# [Problem details]
Return the records that follow unaltered. Omit every picture.

(Extracted page text data)
══════════════════════════════

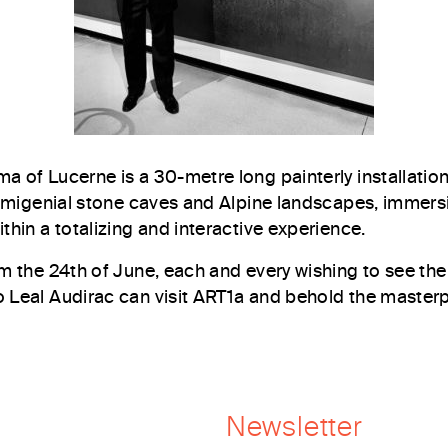
a of Lucerne is a 30-metre long painterly installation
primigenial stone caves and Alpine landscapes, immers
thin a totalizing and interactive experience.
om the 24th of June, each and every wishing to see the
 Leal Audirac can visit ART1a and behold the masterpi
Newsletter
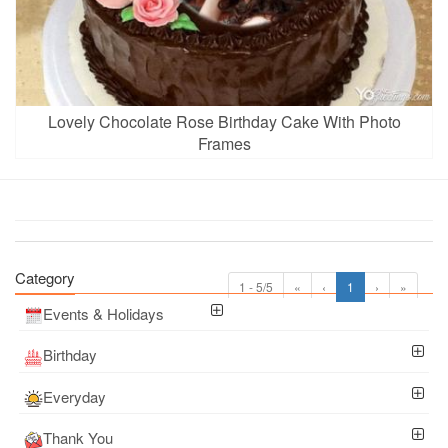
Lovely Chocolate Rose Birthday Cake With Photo
Frames
Category
1 - 5/5
«
‹
1
›
»
Events & Holidays
Birthday
Everyday
Thank You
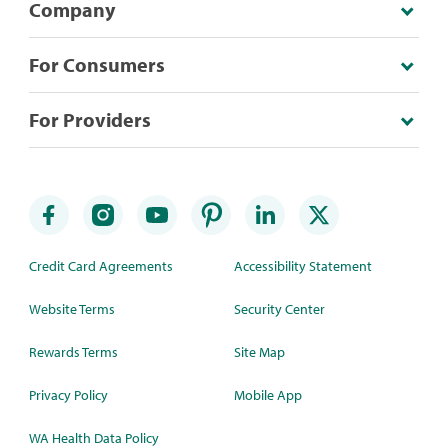
Company
For Consumers
For Providers
Credit Card Agreements
Accessibility Statement
Website Terms
Security Center
Rewards Terms
Site Map
Privacy Policy
Mobile App
WA Health Data Policy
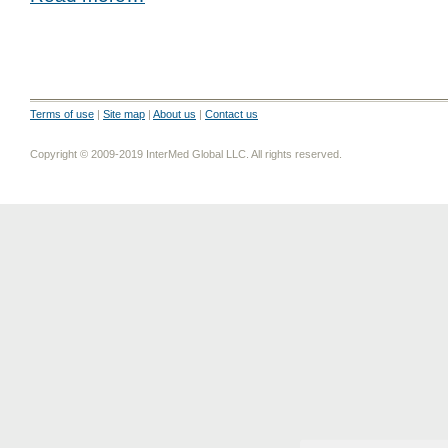
Terms of use
|
Site map
|
About us
|
Contact us
Copyright © 2009-2019 InterMed Global LLC. All rights reserved.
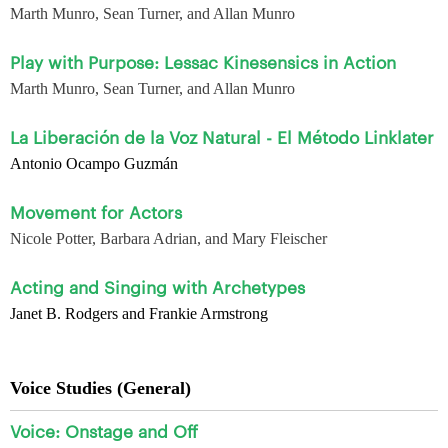
Marth Munro, Sean Turner, and Allan Munro
Play with Purpose: Lessac Kinesensics in Action
Marth Munro, Sean Turner, and Allan Munro
La Liberación de la Voz Natural - El Método Linklater
Antonio Ocampo Guzmán
Movement for Actors
Nicole Potter, Barbara Adrian, and Mary Fleischer
Acting and Singing with Archetypes
Janet B. Rodgers and Frankie Armstrong
Voice Studies (General)
Voice: Onstage and Off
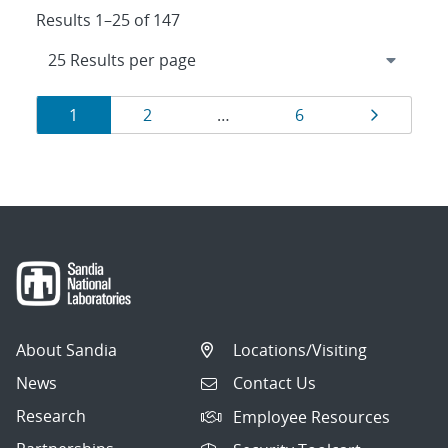
Results 1–25 of 147
Results
Page
Page
Page
Page
1
2
…
6
navigation
About Sandia
Locations/Visiting
News
Contact Us
Research
Employee Resources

══════════════════════════════

# [Answer to this exercise]
a of Lucerne is a 30-metre long painterly installation
primigenial stone caves and Alpine landscapes, immers
thin a totalizing and interactive experience.
om the 24th of June, each and every wishing to see the
 Leal Audirac can visit ART1a and behold the masterpi
Newsletter
Lovely Chocolate Rose Birthday Cake With Photo
Frames
Category
1 - 5/5
«
‹
1
›
»
Events & Holidays
Birthday
Everyday
Thank You
Company
For Consumers
For Providers
Credit Card Agreements
Accessibility Statement
Website Terms
Security Center
Rewards Terms
Site Map
Privacy Policy
Mobile App
WA Health Data Policy
Terms of use
|
Site map
|
About us
|
Contact us
Copyright © 2009-2019 InterMed Global LLC. All rights reserved.
Marth Munro, Sean Turner, and Allan Munro
Play with Purpose: Lessac Kinesensics in Action
Marth Munro, Sean Turner, and Allan Munro
La Liberación de la Voz Natural - El Método Linklater
Antonio Ocampo Guzmán
Movement for Actors
Nicole Potter, Barbara Adrian, and Mary Fleischer
Acting and Singing with Archetypes
Janet B. Rodgers and Frankie Armstrong
Voice Studies (General)
Voice: Onstage and Off
Results 1–25 of 147
Results
Page
Page
Page
Page
1
2
…
6
navigation
About Sandia
Locations/Visiting
News
Contact Us
Research
Employee Resources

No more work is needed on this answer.